Grid problems now the biggest turnoff for renewable energy investment in Australia

Australia’s complex tangle of electricity grid connection, congestion and system strength issues is quickly becoming a major barrier to the next big wave of renewable energy investment, a panel of industry insiders has warned.

In a webinar hosted by the Clean Energy Council on Tuesday afternoon, panellists ranging from CEFC CEO Ian Learmonth to Octopus Investments managing director Sam Reynolds said increasing uncertainty around connection and commissioning of large-scale solar and wind energy projects were acting as a major dampener on new investment in the sector.

The webinar, which featured a keynote address from the head of the Macquarie-owned Green Investment Group, Mark Dooley, heard about the “tremendous opportunity” for investment in the renewable energy sector as development ramps up to meet Paris climate targets.

“We’ve got to build 1.6 times the existing generation fleet between now and 2050,” Dooley said. “In terms of volume of investment, you can see [in the chart below] it’s $US10.3 trillion needs to happen through these next three decades.”
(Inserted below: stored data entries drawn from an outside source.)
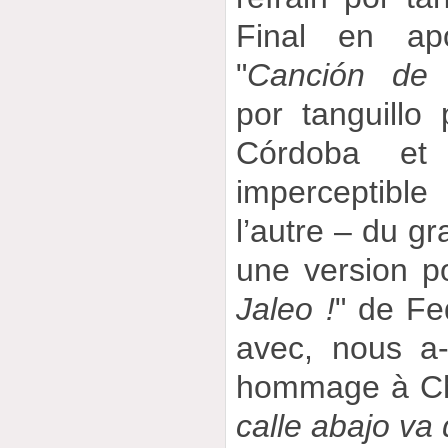
Final en ap
"
Canción de 
por tanguillo
Córdoba et
imperceptib
l’autre – du gr
une version po
Jaleo !
" de Fe
avec, nous a-
hommage à Ch
calle abajo va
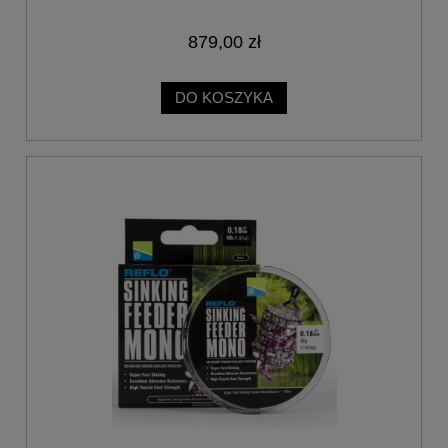
879,00 zł
DO KOSZYKA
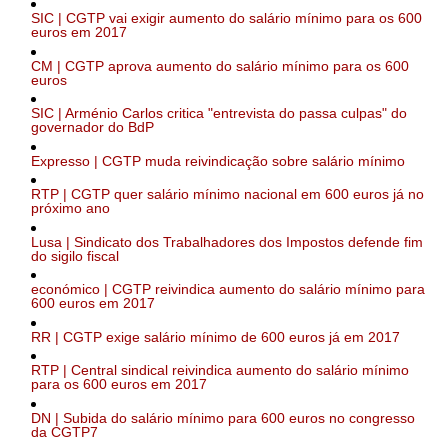
SIC | CGTP vai exigir aumento do salário mínimo para os 600
euros em 2017
CM | CGTP aprova aumento do salário mínimo para os 600
euros
SIC | Arménio Carlos critica "entrevista do passa culpas" do
governador do BdP
Expresso | CGTP muda reivindicação sobre salário mínimo
RTP | CGTP quer salário mínimo nacional em 600 euros já no
próximo ano
Lusa | Sindicato dos Trabalhadores dos Impostos defende fim
do sigilo fiscal
económico | CGTP reivindica aumento do salário mínimo para
600 euros em 2017
RR | CGTP exige salário mínimo de 600 euros já em 2017
RTP | Central sindical reivindica aumento do salário mínimo
para os 600 euros em 2017
DN | Subida do salário mínimo para 600 euros no congresso
da CGTP7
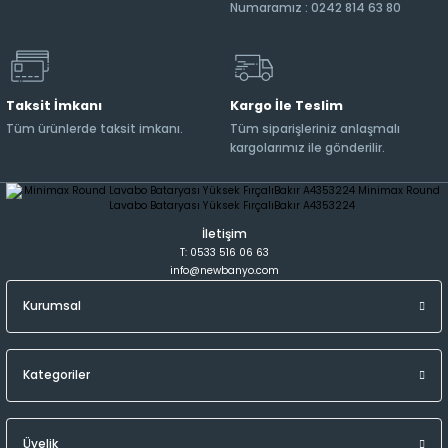
Numaramız : 0242 814 63 80
Taksit İmkanı
Kargo İle Teslim
Tüm ürünlerde taksit imkanı.
Tüm siparişleriniz anlaşmalı
kargolarımız ile gönderilir.
İletişim
T: 0533 516 06 63
info@newbanyo.com
Kurumsal
Kategoriler
Üyelik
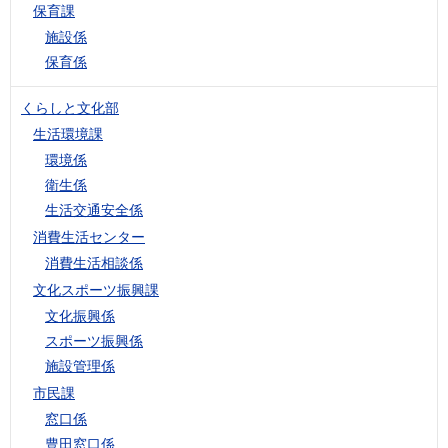
保育課
施設係
保育係
くらしと文化部
生活環境課
環境係
衛生係
生活交通安全係
消費生活センター
消費生活相談係
文化スポーツ振興課
文化振興係
スポーツ振興係
施設管理係
市民課
窓口係
豊田窓口係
To attract its share in these trillions, Australia will have to convince investors it can provide what Dooley describes as “enabling grid infrastructure” – that is, a network that can be relied upon to support and export new renewable energy generation, once it is built.

Currently, however, this crucial piece of the renewables investment puzzle is letting the side down. Just this week, another nine large-scale solar farms in North Queensland with a total capacity of more than 712MW were warned that their output could be cut to zero under certain circumstances due to emerging “system strength” issues in that part of the state.

Similarly, five solar farms in Victoria and NSW had their output reduced by half for more than seven months after detailed modelling identified potential “voltage” issues in the West Murray region of the grid – an issue that was finally resolved in April.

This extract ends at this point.